Akan Turun Gunung, Pengamat: Langkah SBY Hadirkan Demokrat Reborn

susilo bambang yudhoyono
Presiden keenam yang juga Ketua Majelis Tinggi Partai Demokrat Susilo Bambang Yudhoyono bersama para petinggi partai Demokrat lainnya pada Rapat Pimpinan Nasional (Rapimnas) Partai Demokrat di Jakarta Convention Center (JCC), Jakarta, Jumat (16/9/2022). AHY dalam pidato kebangsaannya membahas isu-isu nasional dan strategi Partai Demokrat dalam pemenangan Pemilu 2024. Foto: Dery Ridwansah/ JawaPos.com

RadarSampit.com – Pernyataan Ketua Majelis Tinggi Partai Demokrat, Susilo Bambang Yudhoyono (SBY) yang menyebut akan turun gunung pada Pemilu 2024 karena menduga akan terjadinya kecurangan dinilai sebagai upaya menaikkan elektoral partai yang selama ini menurun. Dengan cara tersebut, Demokrat ingin menunjukan kepada publik bahwa partai masih eksis.

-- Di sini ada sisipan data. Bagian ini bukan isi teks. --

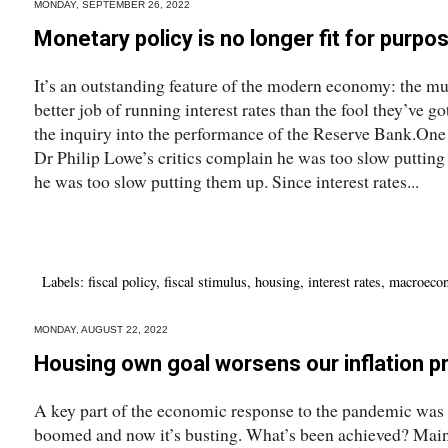
MONDAY, SEPTEMBER 26, 2022
Monetary policy is no longer fit for purpo
It’s an outstanding feature of the modern economy: the mu
better job of running interest rates than the fool they’ve 
the inquiry into the performance of the Reserve Bank.One
Dr Philip Lowe’s critics complain he was too slow putting 
he was too slow putting them up. Since interest rates...
Labels:
fiscal policy
,
fiscal stimulus
,
housing
,
interest rates
,
macroeco
MONDAY, AUGUST 22, 2022
Housing own goal worsens our inflation 
A key part of the economic response to the pandemic was to
boomed and now it’s busting. What’s been achieved? Mainly,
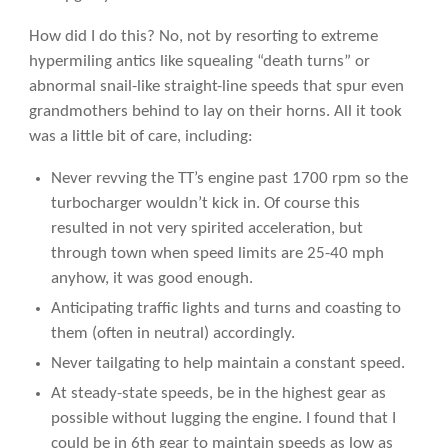
How did I do this? No, not by resorting to extreme
hypermiling antics like squealing “death turns” or
abnormal snail-like straight-line speeds that spur even
grandmothers behind to lay on their horns. All it took
was a little bit of care, including:
Never revving the TT’s engine past 1700 rpm so the
turbocharger wouldn’t kick in. Of course this
resulted in not very spirited acceleration, but
through town when speed limits are 25-40 mph
anyhow, it was good enough.
Anticipating traffic lights and turns and coasting to
them (often in neutral) accordingly.
Never tailgating to help maintain a constant speed.
At steady-state speeds, be in the highest gear as
possible without lugging the engine. I found that I
could be in 6th gear to maintain speeds as low as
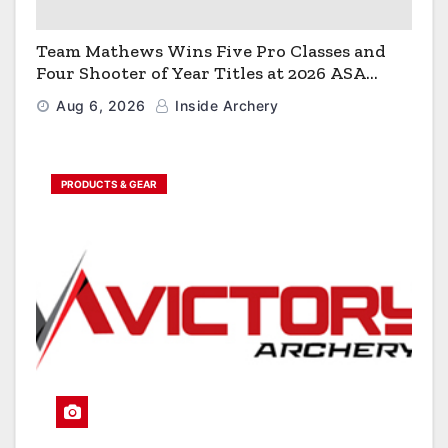
Team Mathews Wins Five Pro Classes and
Four Shooter of Year Titles at 2026 ASA
Classic
Aug 6, 2026
Inside Archery
PRODUCTS & GEAR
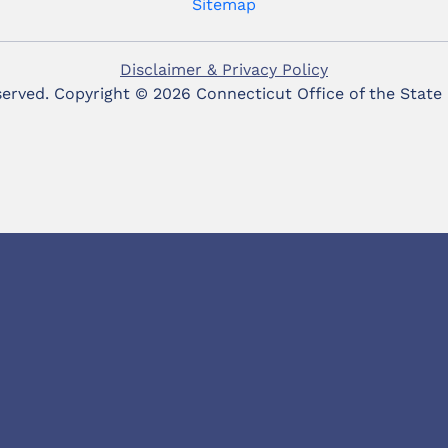
Sitemap
Disclaimer & Privacy Policy
eserved. Copyright ©
2026 Connecticut Office of the State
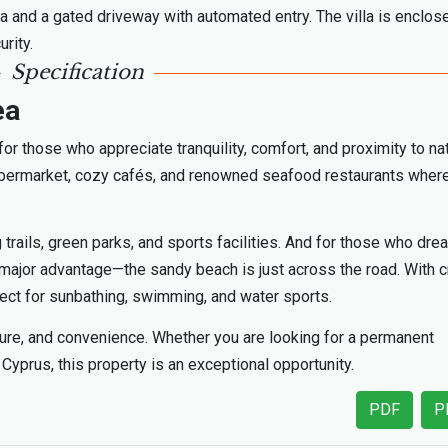
a and a gated driveway with automated entry. The villa is enclos
rity.
Specification
ea
for those who appreciate tranquility, comfort, and proximity to na
 supermarket, cozy cafés, and renowned seafood restaurants wher
 trails, green parks, and sports facilities. And for those who dre
 a major advantage—the sandy beach is just across the road. With c
fect for sunbathing, swimming, and water sports.
ature, and convenience. Whether you are looking for a permanent
Cyprus, this property is an exceptional opportunity.
PDF
P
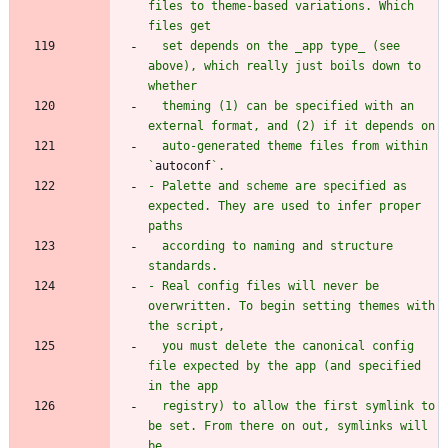
files to theme-based variations. Which 
  set depends on the _app type_ (see 
above), which really just boils down to 
  theming (1) can be specified with an 
  auto-generated theme files from within 
`
autoconf
- Palette and scheme are specified as 
expected. They are used to infer proper 
  according to naming and structure 
- Real config files will never be 
overwritten. To begin setting themes with 
  you must delete the canonical config 
file expected by the app (and specified 
  registry) to allow the first symlink to 
be set. From there on out, symlinks will 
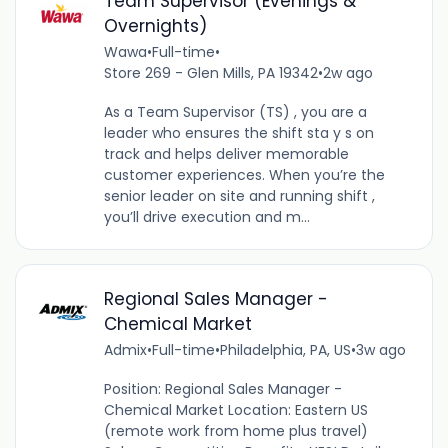
Team Supervisor (Evenings &
Overnights)
Wawa
•
Full-time
•
Store 269 - Glen Mills, PA 19342
•
2w ago
As a Team Supervisor (TS) , you are a
leader who ensures the shift sta y s on
track and helps deliver memorable
customer experiences. When you’re the
senior leader on site and running shift ,
you’ll drive execution and m...
Regional Sales Manager -
Chemical Market
Admix
•
Full-time
•
Philadelphia, PA, US
•
3w ago
Position: Regional Sales Manager -
Chemical Market Location: Eastern US
(remote work from home plus travel)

“Sekarang sepertinya Partai Demokrat ingin reborn dengan mengeluarkan gimik-gimik ini,” kata Pengamat Politik Abdul Hakim saat dihubungi JawaPos. com, Sabtu (24/9).

Bacaan Lainnya

Hakim mengatakan, pernyataan tersebut memang bisa menaikan citra Demokrat. Sebab, hal itu menjadi pusat pembicaraan publik belakangan ini.

“Dengan adanya pernyataan pak SBY dengan sendirinya publik atau masyarakat teringatkan kembali sosok SBY ada, Demokrat masih existing, apalagi yang berbicara adalah SBY langsung di mana orang tahu Demokrat adalah SBY,” jelasnya.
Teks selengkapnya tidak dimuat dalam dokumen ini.